Spring Security versions 5.1.x prior to 5.1.2 contain an authorization bypass vulnerability during JWT issuer validation. In order to be impacted, the same private key for an honest issuer and a malicious user must be used when signing JWTs. In that case, a malicious user could fashion signed JWTs with the malicious issuer URL that may be granted for the honest issuer.
Affected Spring Products and Versions
Spring Framework 5.1 to 5.1.1
Mitigation
Users of affected versions should apply the following mitigation:
5.1.x users should upgrade to 5.1.2
There are no other mitigation steps necessary.
Credit
This issue was identified and responsibly reported by Björn Bilger.
Spring Framework, version 5.1, versions 5.0.x prior to 5.0.10, versions 4.3.x prior to 4.3.20, and older unsupported versions on the 4.2.x branch provide support for range requests when serving static resources through the ResourceHttpRequestHandler, or starting in 5.0 when an annotated controller returns an org.springframework.core.io.Resource. A malicious user (or attacker) can add a range header with a high number of ranges, or with wide ranges that overlap, or both, for a denial of service attack.
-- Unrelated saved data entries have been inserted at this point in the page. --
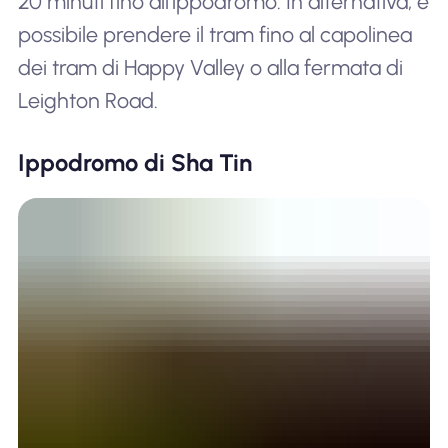
20 minuti fino all'ippodromo. In alternativa, è
possibile prendere il tram fino al capolinea
dei tram di Happy Valley o alla fermata di
Leighton Road.
Ippodromo di Sha Tin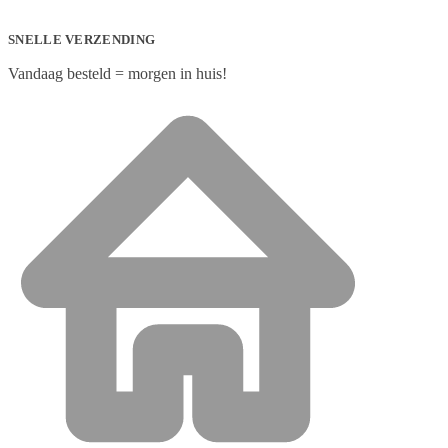
SNELLE VERZENDING
Vandaag besteld = morgen in huis!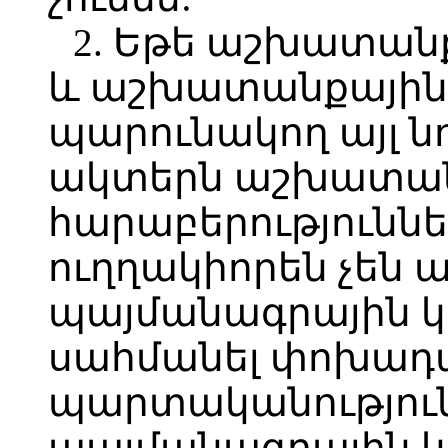
2. Եթե աշխատանք
և աշխատանքային 
պարունակող այլ 
ակտերն աշխատա
հարաբերություննե
ուղղակիորեն չեն ա
պայմանագրային կա
սահմանել փոխադա
պարտականությու
պայմանագրային կ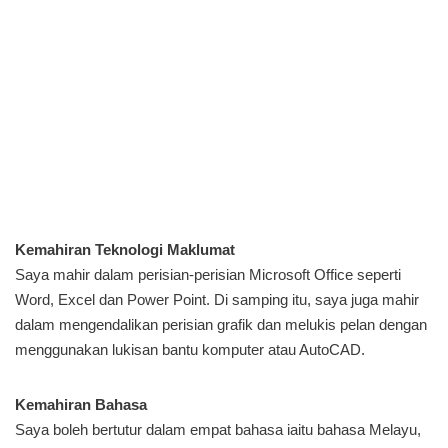
Kemahiran Teknologi Maklumat
Saya mahir dalam perisian-perisian Microsoft Office seperti
Word, Excel dan Power Point. Di samping itu, saya juga mahir
dalam mengendalikan perisian grafik dan melukis pelan dengan
menggunakan lukisan bantu komputer atau AutoCAD.
Kemahiran Bahasa
Saya boleh bertutur dalam empat bahasa iaitu bahasa Melayu,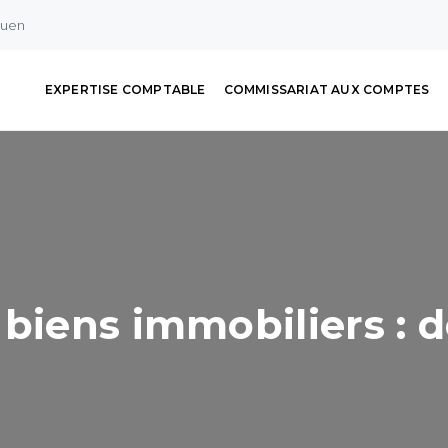
ouen
EXPERTISE COMPTABLE
COMMISSARIAT AUX COMPTES
 biens immobiliers : 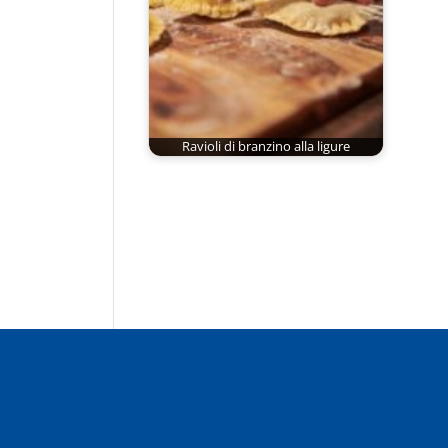
Ravioli di branzino alla ligure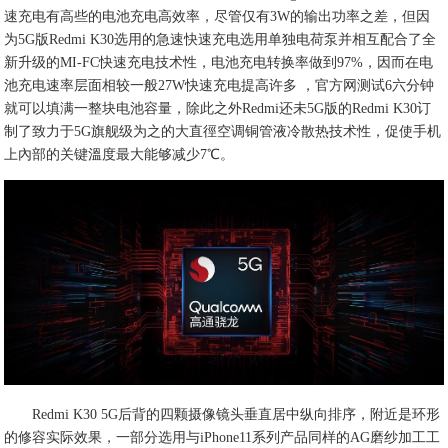
速充电有高些的电池充电高效率，尽管仅有3W的输出功率之差，但因
为5G版Redmi K30选用的急速快速充电选用单独电荷泵并相互配合了全
新升级的MI-FC快速充电技术性，电池充电转换率做到97%，因而在电
池充电速率层面相较一般27W快速充电提高许多 ，官方网测试6六分钟
就可以填满一整块电池容量，除此之外Redmi还未5G版的Redmi K30订
制了致力于5G旗舰级为之的大直徑空调铜管液冷散热技术性，促使手机
上內部的关键溫度最大能够减少7℃。
Redmi K30 5G后背的四颗摄像镜头垂直居中纵向排序，附近是环形
的修容实际效果，一部分选用与iPhone11系列产品同样的AG磨纱加工工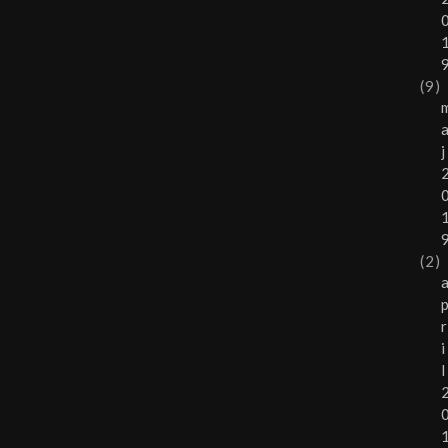
(9)
j
(2)
r
i
l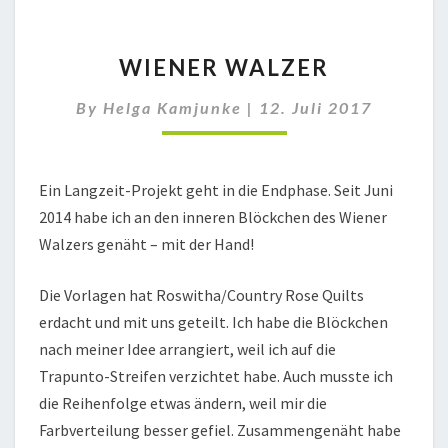
WIENER
WIENER WALZER
WALZER
By
Helga Kamjunke
|
12. Juli 2017
Ein Langzeit-Projekt geht in die Endphase. Seit Juni
2014 habe ich an den inneren Blöckchen des Wiener
Walzers genäht – mit der Hand!
Die Vorlagen hat Roswitha/Country Rose Quilts
erdacht und mit uns geteilt. Ich habe die Blöckchen
nach meiner Idee arrangiert, weil ich auf die
Trapunto-Streifen verzichtet habe. Auch musste ich
die Reihenfolge etwas ändern, weil mir die
Farbverteilung besser gefiel. Zusammengenäht habe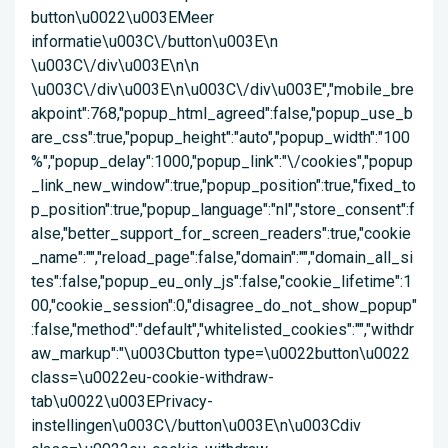
button\u0022\u003EMeer
informatie\u003C\/button\u003E\n
\u003C\/div\u003E\n\n
\u003C\/div\u003E\n\u003C\/div\u003E","mobile_bre
akpoint":768,"popup_html_agreed":false,"popup_use_b
are_css":true,"popup_height":"auto","popup_width":"100
%","popup_delay":1000,"popup_link":"\/cookies","popup
_link_new_window":true,"popup_position":true,"fixed_to
p_position":true,"popup_language":"nl","store_consent":f
alse,"better_support_for_screen_readers":true,"cookie
_name":"","reload_page":false,"domain":"","domain_all_si
tes":false,"popup_eu_only_js":false,"cookie_lifetime":1
00,"cookie_session":0,"disagree_do_not_show_popup"
:false,"method":"default","whitelisted_cookies":"","withdr
aw_markup":"\u003Cbutton type=\u0022button\u0022
class=\u0022eu-cookie-withdraw-
tab\u0022\u003EPrivacy-
instellingen\u003C\/button\u003E\n\u003Cdiv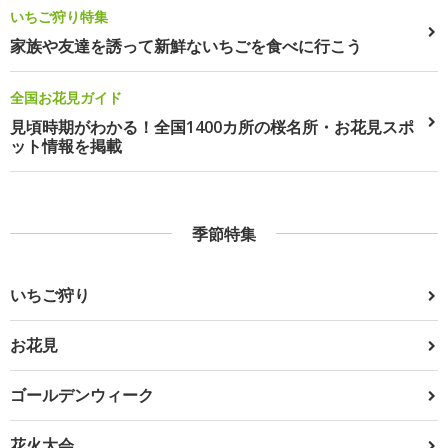
いちご狩り特集
家族や友達を誘って新鮮ないちごを食べに行こう
全国お花見ガイド
見頃時期がわかる！全国1400カ所の桜名所・お花見スポ
ット情報を掲載
季節特集
いちご狩り
お花見
ゴールデンウィーク
花火大会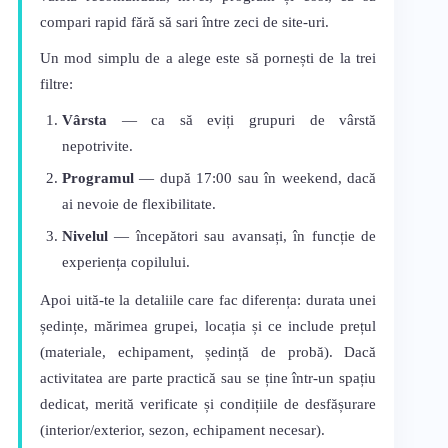
compari rapid fără să sari între zeci de site-uri.
Un mod simplu de a alege este să pornești de la trei
filtre:
Vârsta
— ca să eviți grupuri de vârstă
nepotrivite.
Programul
— după 17:00 sau în weekend, dacă
ai nevoie de flexibilitate.
Nivelul
— începători sau avansați, în funcție de
experiența copilului.
Apoi uită-te la detaliile care fac diferența: durata unei
ședințe, mărimea grupei, locația și ce include prețul
(materiale, echipament, ședință de probă). Dacă
activitatea are parte practică sau se ține într-un spațiu
dedicat, merită verificate și condițiile de desfășurare
(interior/exterior, sezon, echipament necesar).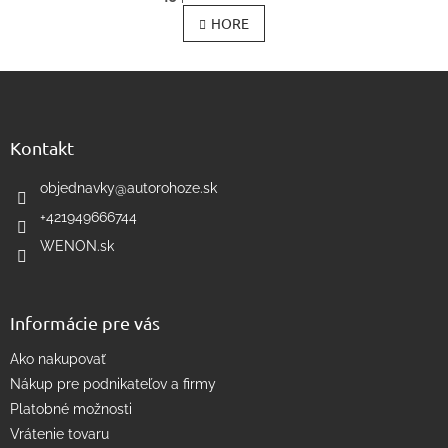
v
á
l
HORE
n
k
á
o
d
v
Z
a
a
c
á
n
i
p
i
e
ä
e
Kontakt
p
t
r
i
objednavky
@
autorohoze.sk
v
e
k
+421949666744
y
WENON.sk
v
ý
p
i
Informácie pre vás
s
u
Ako nakupovať
Nákup pre podnikateľov a firmy
Platobné možnosti
Vrátenie tovaru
This vulnerability affects applications that depend on either spring-webmvc or spring-webflux. Such applications must also have a registration for serving static resources (e.g. JS, CSS, images, and others), or have an annotated controller that returns an org.springframework.core.io.Resource.
Spring Boot applications that depend on spring-boot-starter-web or spring-boot-starter-webflux are ready to serve static resources out of the box and are therefore vulnerable.
Affected Spring Products and Versions
Spring Framework 5.1
Spring Framework 5.0.0 to 5.0.9
Spring Framework 4.3 to 4.3.19
Older unsupported versions going back to 4.2 are also affected
Mitigation
Users of affected versions should apply the following mitigation:
5.1 users should upgrade to 5.1.1
5.0.x users should upgrade to 5.0.10
4.3.x users should upgrade to 4.3.20
4.2.x users should upgrade to a supported branch.
No further mitigation steps are necessary.
Note the following when evaluating the impact:
Support for Range requests was introduced in version 4.2. Therefore versions prior to 4.2 are not affected by this issue.
Support for returning an org.springfamework.core.io.Resource from an annotated controller was introduced in 5.0. Therefore versions prior to 5.0 can only be impacted through a registration to serve static resources.
Credit
This issue was identified and responsibly reported by Nicholas Starke from Aruba Threat Labs.